Seu pai ficava zangado, mas não fazia nada alem de lhe dar broncas. Não adiantava nada, entrava por um ouvido e saia pelo outro. Depois de um tempo, ele fazia tudo de novo, e de novo. Aquilo foi se repetindo durante algum tempo até seu corpo ser acometido por aquela maldita gripe felina. Então foi ficando cada vez mais difícil sair e suas visitas secretas foram espaçando.
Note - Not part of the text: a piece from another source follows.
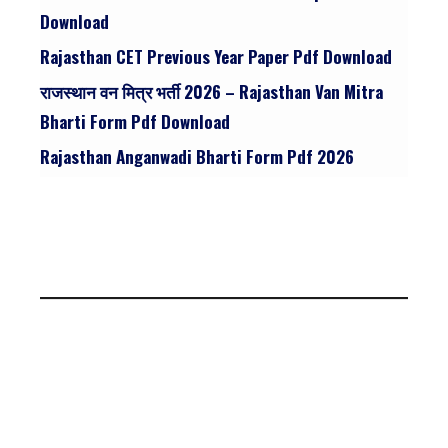
Download
Rajasthan CET Previous Year Paper Pdf Download
राजस्थान वन मित्र भर्ती 2026 – Rajasthan Van Mitra
Bharti Form Pdf Download
Rajasthan Anganwadi Bharti Form Pdf 2026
Desde então, fazia alguns meses que ele não ia visitá-la. Que coisa chata!


– Magali... será que ela pensa em mim ou já me esqueceu? Humpt! Com aquele gorducho em volta dela o tempo todo, é bem capaz de ela já ter me esquecido...


Chateado com esse pensamento, ele apoiou a testa no vidro da janela e ficou olhando o exterior com o olhar perdido. Por que ele não tentou passar mais tempo com ela? Bem, os desafios não deixaram e quando tudo acabou, seu namorado ficou marcando em cima e não lhes deu muito tempo para ficarem a sós. Sujeito mais irritante!


– Felicius, você não devia estar na cama? – uma voz grave chamou sua atenção. Era seu pai que tinha acabado de entrar em seu quarto, com a fisionomia preocupada.

– Eu não gosto de ficar deitado o dia inteiro, meu pai. É tão chato!

– Sei disso, mas você precisa descansar.

– E o senhor deveria estar usando uma máscara.

– Eu não vou usar uma máscara diante do meu próprio filho.

– E se o senhor ficar doente? Nosso povo precisa do rei...


Ele deu de ombros.


– Eu já vivi minha vida, mas você ainda é jovem e irá assumir o trono um dia. Sua vida é mais importante, por isso quero que se cuide.

– Não sei se isso irá adiantar. Nós sabemos que essa doença não tem cura. É um milagre eu ainda estar vivo.

– Bem, é por isso que eu ainda tenho esperanças. Você está resistindo muito bem.

– É... eu estou...


Seus olhos voltaram a contemplar o lado de fora do quarto, vazios e perdidos. O Rei Gato sabia muito bem no que seu filho estava pensando. Por que ele não conseguia esquecer aquela humana? Céus, quanta fixação! A moça o havia salvo, libertando-o e permitindo que ele voltasse ao reino. Sentir gratidão era compreensível, mas aquilo que seu filho sentia parecia beirar a obsessão.

Ele sabia muito bem das suas escapadas para ficar observando a moça. Suas broncas pareciam não fazer nenhum efeito. Vigiar também não. Como todo bom gato, ele sempre arrumava um jeito de escapar.


– Melhor você voltar para a cama.

– Mas...

– Não tem “mas”. É preciso que você descanse. O médico irá vê-lo daqui a pouco. É uma ordem.


O rapaz estava muito desanimado para continuar discutindo e achou mais fácil obedecer. Ficar ali em pé também não ia lhe adiantar de nada.


“Magali... por favor, pelo menos não me esqueça...” foi seu ultimo pensamento antes de cair no sono.